Getty gone Good Cop.
You’re shivering, but your palms sweat. You squirm on the unsympathetic chair, and squint into a spot lamp as a voice barks questions at you from the darkness beyond. That’s right, punk, you stole a photo from iStockphoto, and now they’re gonna make you sing like a canary. It’s a fair cop, and no mistake.
For some years now Getty (owners of iStockphoto) have been setting their attack lawyers on business owners and bloggers who have unwittingly (ok, let’s be honest; knowingly) stolen photos from the web to use in their own websites. Normally, a web designer or amateur site builder will trawl Google images for something appropriate to their requirements, mis-appropriate it and use it thinking “well that was easy, so maybe it’s not illegal.”
This is fine and dandy (barring the ethical question of stealing from photographers), until the perp happens to steal an image which should have been licensed through iStockphoto, because that’s when the klaxon alarm goes off at Getty HQ, and the lawyers start booking another expensive restaurant meal based on future incomes from hapless/clueless/amateur website builders.

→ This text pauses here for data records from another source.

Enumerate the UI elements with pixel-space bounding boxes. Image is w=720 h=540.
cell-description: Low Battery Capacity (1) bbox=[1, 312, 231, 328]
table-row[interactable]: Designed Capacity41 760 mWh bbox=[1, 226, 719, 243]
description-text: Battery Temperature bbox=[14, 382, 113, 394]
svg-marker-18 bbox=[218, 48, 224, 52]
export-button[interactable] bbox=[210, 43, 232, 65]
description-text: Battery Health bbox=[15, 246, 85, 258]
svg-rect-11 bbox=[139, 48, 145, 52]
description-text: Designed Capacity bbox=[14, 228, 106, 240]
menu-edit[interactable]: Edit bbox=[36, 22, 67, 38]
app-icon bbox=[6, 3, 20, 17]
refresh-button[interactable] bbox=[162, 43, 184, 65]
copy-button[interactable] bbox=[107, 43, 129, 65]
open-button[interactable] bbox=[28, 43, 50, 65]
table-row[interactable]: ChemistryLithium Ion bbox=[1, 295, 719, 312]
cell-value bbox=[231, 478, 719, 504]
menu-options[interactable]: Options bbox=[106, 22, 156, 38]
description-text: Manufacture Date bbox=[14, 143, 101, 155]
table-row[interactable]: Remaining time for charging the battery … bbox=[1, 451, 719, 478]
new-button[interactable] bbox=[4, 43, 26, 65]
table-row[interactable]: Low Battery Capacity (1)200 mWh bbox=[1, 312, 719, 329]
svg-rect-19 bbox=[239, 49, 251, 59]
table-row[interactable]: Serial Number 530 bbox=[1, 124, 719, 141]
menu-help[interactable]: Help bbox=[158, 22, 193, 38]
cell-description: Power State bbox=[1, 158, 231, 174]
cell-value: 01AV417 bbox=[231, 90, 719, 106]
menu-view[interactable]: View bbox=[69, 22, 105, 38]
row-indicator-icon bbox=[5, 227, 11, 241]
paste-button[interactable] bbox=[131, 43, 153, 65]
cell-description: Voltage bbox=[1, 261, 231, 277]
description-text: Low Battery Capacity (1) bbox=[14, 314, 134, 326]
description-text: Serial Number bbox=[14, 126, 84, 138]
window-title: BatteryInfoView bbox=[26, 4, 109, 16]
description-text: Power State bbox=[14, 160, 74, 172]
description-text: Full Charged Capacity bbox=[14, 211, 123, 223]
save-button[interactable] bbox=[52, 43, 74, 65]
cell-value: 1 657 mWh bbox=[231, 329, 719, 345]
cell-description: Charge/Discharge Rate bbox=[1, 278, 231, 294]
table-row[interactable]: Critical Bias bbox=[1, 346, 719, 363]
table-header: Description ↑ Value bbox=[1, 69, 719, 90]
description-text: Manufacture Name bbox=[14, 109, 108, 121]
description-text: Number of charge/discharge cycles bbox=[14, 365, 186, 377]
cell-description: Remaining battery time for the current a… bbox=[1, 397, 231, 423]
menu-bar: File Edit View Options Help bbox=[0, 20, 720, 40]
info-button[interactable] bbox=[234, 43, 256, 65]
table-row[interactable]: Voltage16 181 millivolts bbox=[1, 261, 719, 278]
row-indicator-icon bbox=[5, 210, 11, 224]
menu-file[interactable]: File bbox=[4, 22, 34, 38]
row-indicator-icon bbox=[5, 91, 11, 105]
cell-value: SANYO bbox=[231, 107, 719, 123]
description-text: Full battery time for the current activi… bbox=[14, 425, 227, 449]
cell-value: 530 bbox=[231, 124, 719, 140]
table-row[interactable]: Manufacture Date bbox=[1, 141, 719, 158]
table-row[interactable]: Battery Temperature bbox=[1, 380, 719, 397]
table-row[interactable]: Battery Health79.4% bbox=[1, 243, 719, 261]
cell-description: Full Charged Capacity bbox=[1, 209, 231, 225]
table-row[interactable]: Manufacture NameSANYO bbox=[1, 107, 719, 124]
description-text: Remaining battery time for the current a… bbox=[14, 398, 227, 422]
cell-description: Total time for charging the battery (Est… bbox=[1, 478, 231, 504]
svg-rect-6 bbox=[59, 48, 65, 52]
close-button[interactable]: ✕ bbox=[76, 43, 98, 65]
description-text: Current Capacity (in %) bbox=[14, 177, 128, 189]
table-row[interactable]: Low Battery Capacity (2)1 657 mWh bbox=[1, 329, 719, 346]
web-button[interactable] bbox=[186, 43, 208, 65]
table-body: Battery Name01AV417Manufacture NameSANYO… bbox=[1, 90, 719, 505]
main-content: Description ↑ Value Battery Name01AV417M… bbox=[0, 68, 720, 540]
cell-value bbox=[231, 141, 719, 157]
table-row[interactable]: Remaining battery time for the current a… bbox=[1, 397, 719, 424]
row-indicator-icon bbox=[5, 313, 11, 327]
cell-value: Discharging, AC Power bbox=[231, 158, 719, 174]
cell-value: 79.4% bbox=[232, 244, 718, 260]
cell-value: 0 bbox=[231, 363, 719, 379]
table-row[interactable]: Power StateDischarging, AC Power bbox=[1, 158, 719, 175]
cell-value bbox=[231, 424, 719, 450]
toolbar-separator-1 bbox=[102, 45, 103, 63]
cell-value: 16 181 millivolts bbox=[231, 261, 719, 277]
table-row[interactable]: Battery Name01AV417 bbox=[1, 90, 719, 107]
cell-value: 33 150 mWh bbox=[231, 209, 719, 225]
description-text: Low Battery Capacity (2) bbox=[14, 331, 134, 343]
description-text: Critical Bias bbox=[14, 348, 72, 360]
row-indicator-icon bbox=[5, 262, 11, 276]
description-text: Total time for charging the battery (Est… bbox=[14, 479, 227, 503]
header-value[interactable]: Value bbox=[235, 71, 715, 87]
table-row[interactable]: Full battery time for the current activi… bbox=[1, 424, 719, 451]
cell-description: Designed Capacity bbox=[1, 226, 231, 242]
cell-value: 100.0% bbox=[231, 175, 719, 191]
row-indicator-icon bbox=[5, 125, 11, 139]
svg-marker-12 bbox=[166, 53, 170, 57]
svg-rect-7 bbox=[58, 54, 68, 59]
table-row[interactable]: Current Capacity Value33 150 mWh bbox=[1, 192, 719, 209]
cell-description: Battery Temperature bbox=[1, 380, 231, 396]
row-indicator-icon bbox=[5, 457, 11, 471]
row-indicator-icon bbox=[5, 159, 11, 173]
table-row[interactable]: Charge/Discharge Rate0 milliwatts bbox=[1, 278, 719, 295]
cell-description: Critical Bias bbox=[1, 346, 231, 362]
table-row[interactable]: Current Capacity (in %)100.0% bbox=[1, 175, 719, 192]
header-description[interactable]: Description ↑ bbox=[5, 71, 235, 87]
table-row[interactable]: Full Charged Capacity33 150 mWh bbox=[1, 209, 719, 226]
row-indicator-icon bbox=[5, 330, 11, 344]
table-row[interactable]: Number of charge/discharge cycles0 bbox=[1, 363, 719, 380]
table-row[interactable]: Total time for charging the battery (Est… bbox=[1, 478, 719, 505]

There was the fairly spectacular case of the removals firm which ended up spending £24,000 on a photo that might have cost around £160 had they licensed it legally, and there’s been a long-running and rather overheated discussion on the Federation of Small Businesses forum which has largely concentrated on how unfair it is that anyone should defend copyright so vigorously against people who were, after all, only stealing what they wanted and couldn’t be bothered to pay for (that’s a brutal summary, but not unfair).
Getty Bad Cop has earned something of a reputation for being belligerent and heavy-handed, and even I would disagree with some of their methods, even though I support the aims of protecting copyright property as I support anyone’s right to protect their own property.
However, perhaps sensing that this approach isn’t getting them much good publicity or winning any new friends, Getty have rolled out a new weapon. Stockphotorights is the cuddly face of the mass image aggregator hell-bent on cornering and dominating the stock image industry. It’s Getty Good Cop.
I have to admit, I rather approve of the aim of stockphotorights which is deigned to educate even the most casual user of images about the dos and don’ts of using photos. I’ve been trying to help people understand copyright and licensing for years, but let’s face it, I’m not Getty and don’t have anything like their resources to reach the masses. Plus where some people will just think it’s Tim spouting off about copyright AGAIN, they might take notice of the message from Getty.
Naturally, the site is aimed purely at users of stock images and only really mentions Getty-related agencies, but the same applies to any image found on the internet, so well worth a read.
So let me get you a glass of water, a more comfortable chair; perhaps turn off the interrogation lamp and offer a call to a solicitor. I’ll ask the Guv to calm down, take it easy. Better yet, take a few minutes to read the wealth of info at stockphotorights and we can all go home early.